#### Work to be completed:
Would you restate every entry that follows, word for word, and leave out the pictures?

= Beginning of Section =

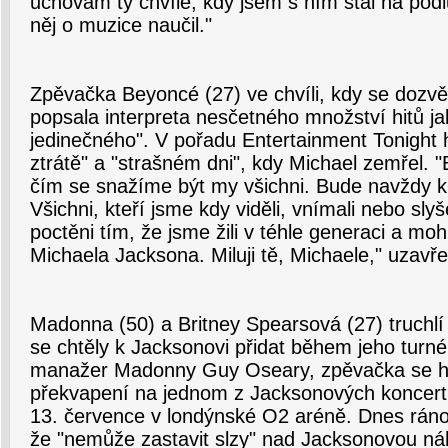
uchovám ty chvíle, kdy jsem s ním stál na pódi
něj o muzice naučil."
Zpěvačka Beyoncé (27) ve chvíli, kdy se dozvěd
popsala interpreta nesčetného množství hitů ja
jedinečného". V pořadu Entertainment Tonight h
ztrátě" a "strašném dni", kdy Michael zemřel. "
čím se snažíme být my všichni. Bude navždy 
Všichni, kteří jsme kdy viděli, vnímali nebo slyš
poctěni tím, že jsme žili v téhle generaci a mohl
Michaela Jacksona. Miluji tě, Michaele," uzavř
Madonna (50) a Britney Spearsová (27) truchlí
se chtěly k Jacksonovi přidat během jeho turné
manažer Madonny Guy Oseary, zpěvačka se hod
překvapení na jednom z Jacksonových koncertů
13. července v londýnské O2 aréně. Dnes ráno
že "nemůže zastavit slzy" nad Jacksonovou náh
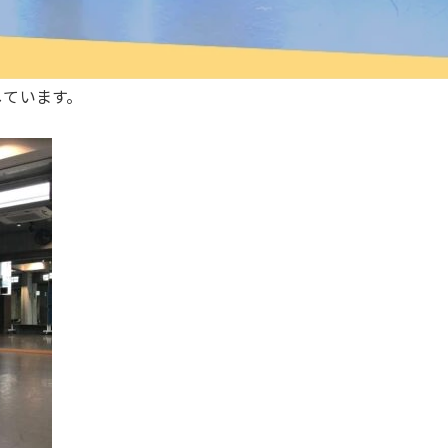
しています。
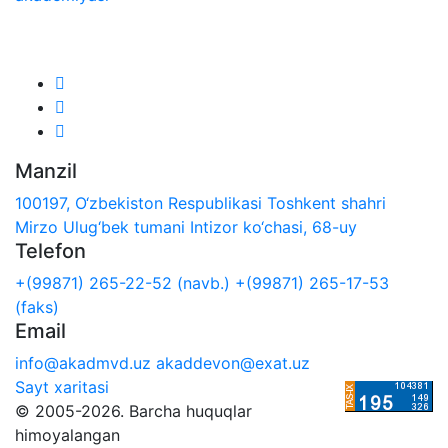
Biz ijtimoiy tarmoqlarda:
Manzil
100197, O‘zbekiston Respublikasi Toshkent shahri
Mirzo Ulug‘bek tumani Intizor ko‘chasi, 68-uy
Telefon
+(99871) 265-22-52 (navb.)
+(99871) 265-17-53
(faks)
Email
info@akadmvd.uz
akaddevon@exat.uz
Sayt xaritasi
© 2005-2026. Barcha huquqlar
himoyalangan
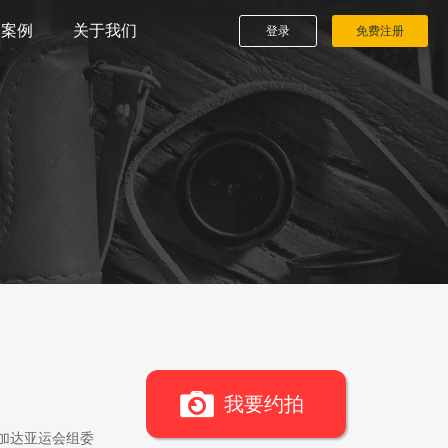
播案例
关于我们
登录
免费注册
我要约拍
雅加达亚运会组委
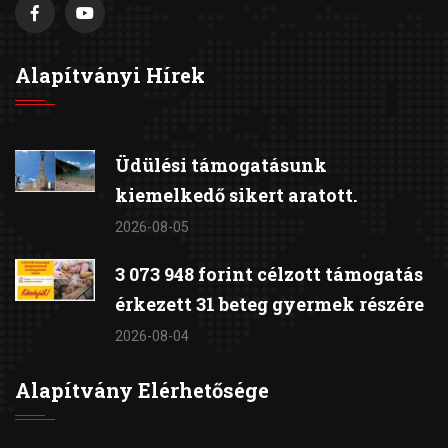
Alapítványi Hírek
Üdülési támogatásunk
kiemelkedő sikert aratott.
2026-08-05
3 073 948 forint célzott támogatás
érkezett 31 beteg gyermek részére
2026-08-04
Alapítvány Elérhetősége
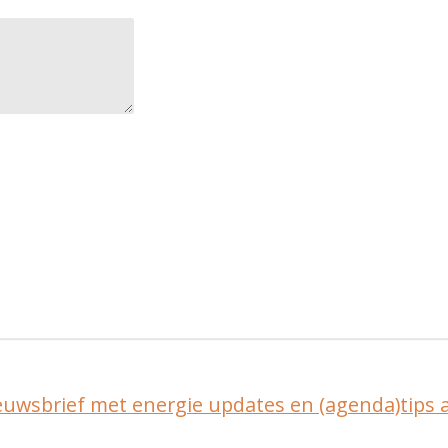
ieuwsbrief met energie updates en (agenda)tips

= End of Section =

#### Written solution:
uchovám ty chvíle, kdy jsem s ním stál na pódi
něj o muzice naučil."
Zpěvačka Beyoncé (27) ve chvíli, kdy se dozvěd
popsala interpreta nesčetného množství hitů ja
jedinečného". V pořadu Entertainment Tonight h
ztrátě" a "strašném dni", kdy Michael zemřel. "
čím se snažíme být my všichni. Bude navždy 
Všichni, kteří jsme kdy viděli, vnímali nebo slyš
poctěni tím, že jsme žili v téhle generaci a mohl
Michaela Jacksona. Miluji tě, Michaele," uzavř
Madonna (50) a Britney Spearsová (27) truchlí
se chtěly k Jacksonovi přidat během jeho turné
manažer Madonny Guy Oseary, zpěvačka se hod
překvapení na jednom z Jacksonových koncertů
13. července v londýnské O2 aréně. Dnes ráno
že "nemůže zastavit slzy" nad Jacksonovou náh
しています。
Biz ijtimoiy tarmoqlarda:
Manzil
100197, O‘zbekiston Respublikasi Toshkent shahri
Mirzo Ulug‘bek tumani Intizor ko‘chasi, 68-uy
Telefon
+(99871) 265-22-52 (navb.)
+(99871) 265-17-53
(faks)
Email
info@akadmvd.uz
akaddevon@exat.uz
Sayt xaritasi
© 2005-2026. Barcha huquqlar
himoyalangan
播案例
关于我们
登录
免费注册
我要约拍
雅加达亚运会组委
Alapítványi Hírek
Üdülési támogatásunk
kiemelkedő sikert aratott.
2026-08-05
3 073 948 forint célzott támogatás
érkezett 31 beteg gyermek részére
2026-08-04
Alapítvány Elérhetősége
ieuwsbrief met energie updates en (agenda)tips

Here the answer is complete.